ECT, or Electroconvulsive Therapy
This type of treatment is recommended for people with bipolar disorder or severe major depression who haven’t responded to other treatments. The patient is under anesthesia during a brief electrical stimulation of their brain.
Along with medication and therapy, you can also try some natural depression treatments—such as lifestyle changes, diet changes, and even changing your way of thinking to help you feel better.
So here’s how to overcome depression naturally, according to WebMD:
Exercise—it stimulates the secretion of the feel-good hormones called endorphins. You can try different types of exercise, such as walking a few times per week or cycling, and see what works best for you.
Yoga for depression—Harvard Mental Health Letter says that yoga can help with anxiety and depression and reduce the effects of stress. For example, if you are having sleeping problems because of your depression, try the corpse pose where you relax on your back.
Set goals—make sure you set a realistic daily goal to accomplish to help you feel better. You can start with a small goal, such as doing the dishes, and continue with more challenging goals.
Get in a routine—having a daily routine will help you get back on track, as depression often strips away the structure from people’s lives.
Eat healthy—pay attention to your eating habits, as depression can make you develop unhealthy habits such as overeating. So get in control of your eating and add more omega-3-rich foods in your diet (such as tuna and salmon) and foods high in folic acid (such as avocado and spinach).
Get enough sleep—lack of sleep can worsen your depression, so make the necessary lifestyle changes to ensure you go to bed at the same time every day. The same applies to getting up in the morning. Try to avoid napping and sitting on your mobile phone, laptop, or TV before bedtime.
Take on responsibilities—depression often makes people give up their responsibilities at work and at home. However, having responsibilities every day and staying involved can help you fight depression and give you a sense of accomplishment.
Question negative thoughts—the fight against depression happens mostly in your brain and the way you think. This condition makes you come into the worst possible conclusions, but try using logic to challenge these thoughts. If you feel worthless, ask yourself if that’s really true. This can take time and effort, but it’s really important in your fight against depression.
Use supplements—SAMe, folic acid, and fish oil are said to help relieve depression symptoms. However, always consult your doctor before starting any of them, especially if you’re already on medications.
Try some natural remedies—such as ginseng, St.
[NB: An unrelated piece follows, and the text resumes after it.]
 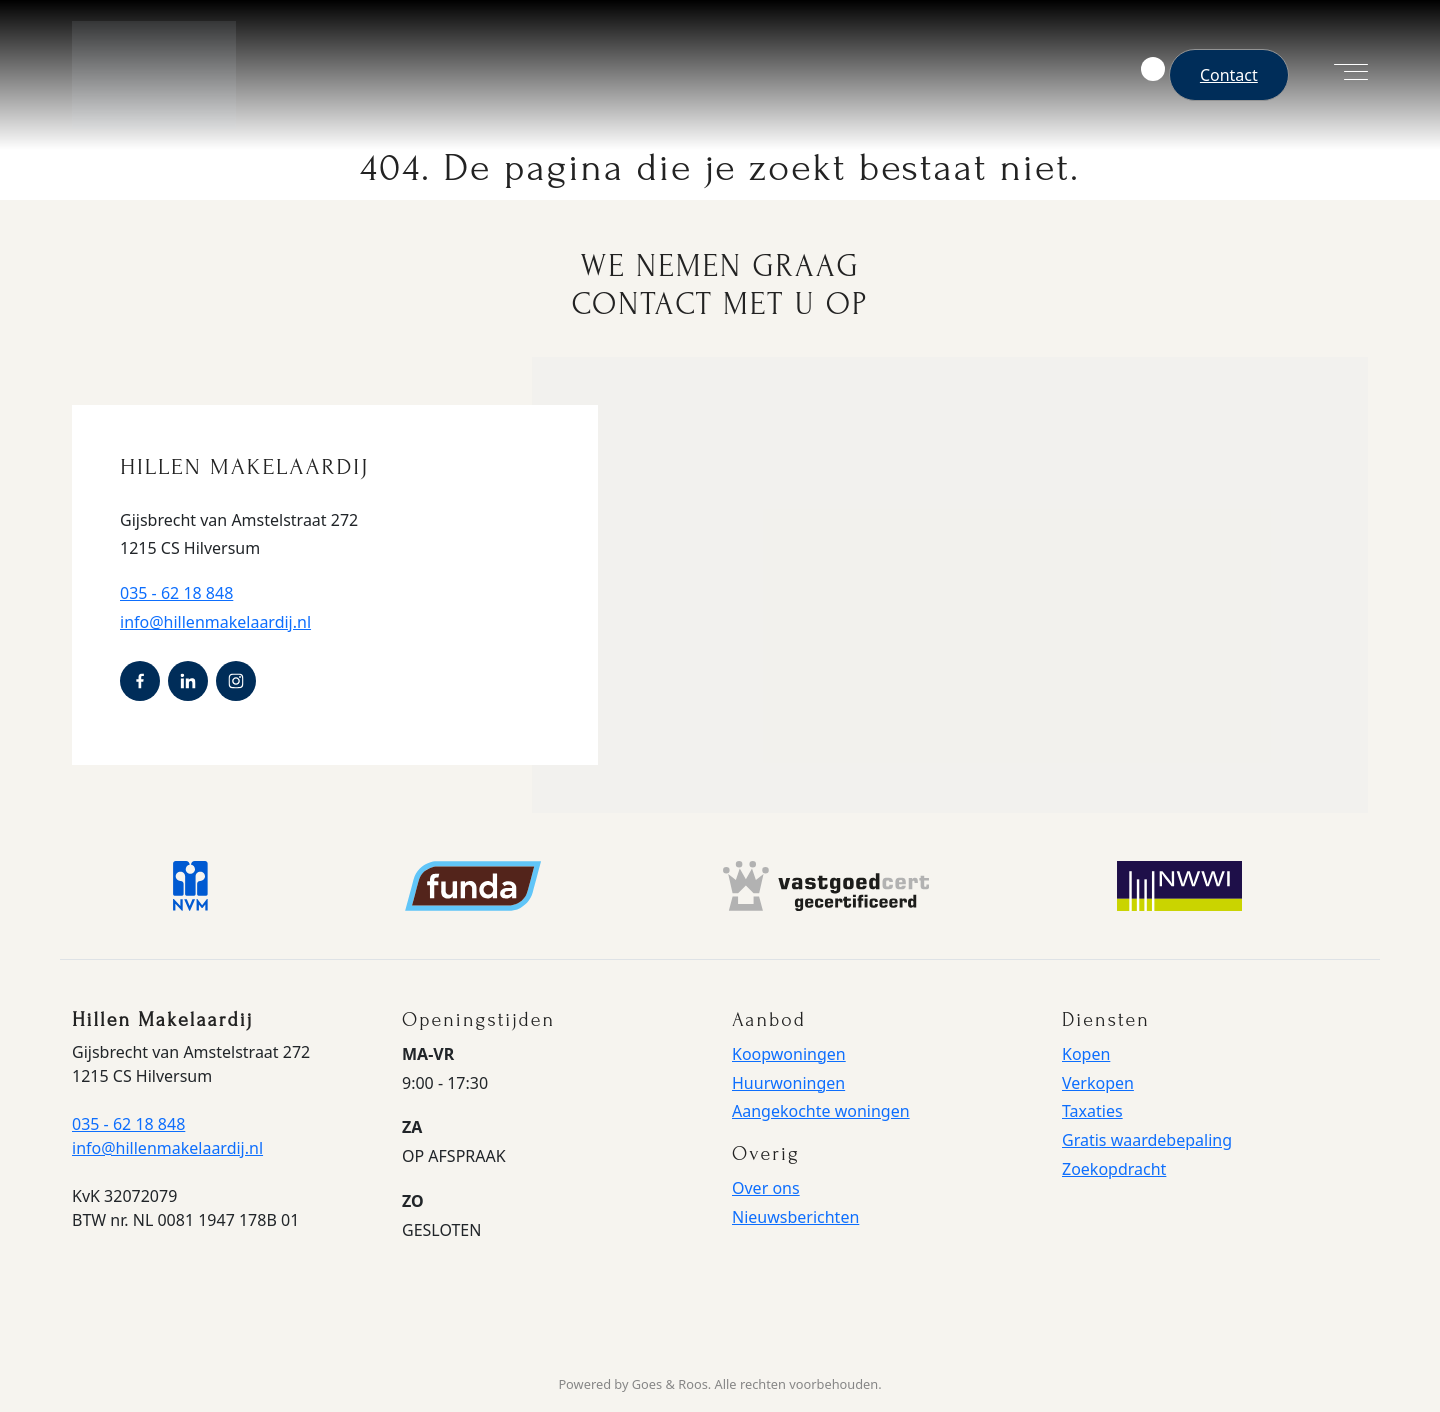 I want to click on Zoekopdracht, so click(x=1114, y=1169).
John’s Wort, lavender, or chamomile, but make sure you consult a doctor before taking any natural remedy.
Try to have fun—you may feel like there’s nothing fun you can do, but that’s just one of the depression symptoms. Keep on trying to make time for activities you enjoy.
Do something new—depression makes you feel trapped in a mundane pattern of life, so try to do something new. That could be going to a cinema, reading an old book on a park bench, or taking an art class. When you challenge yourself to do something new, you help increase the dopamine levels in your brain, which is linked to learning, enjoyment, and pleasure.
Reward your efforts—whenever you achieve a goal, no matter how small or insignificant it may seem, celebrate it in your own way. That could be enjoying a piece of cake or a nice, warm bath.
Spend time with nature—nature has a huge impact on depression, especially sunlight. So make sure you spend at least 15 minutes every day outside, whether that’s in the local park or your yard.
Depression is a common but serious condition that requires a proper treatment and certain lifestyle changes. Knowing how to overcome depression may save your life, so take these tips into consideration if you or anyone you know is dealing with this serious mental condition. Stay strong!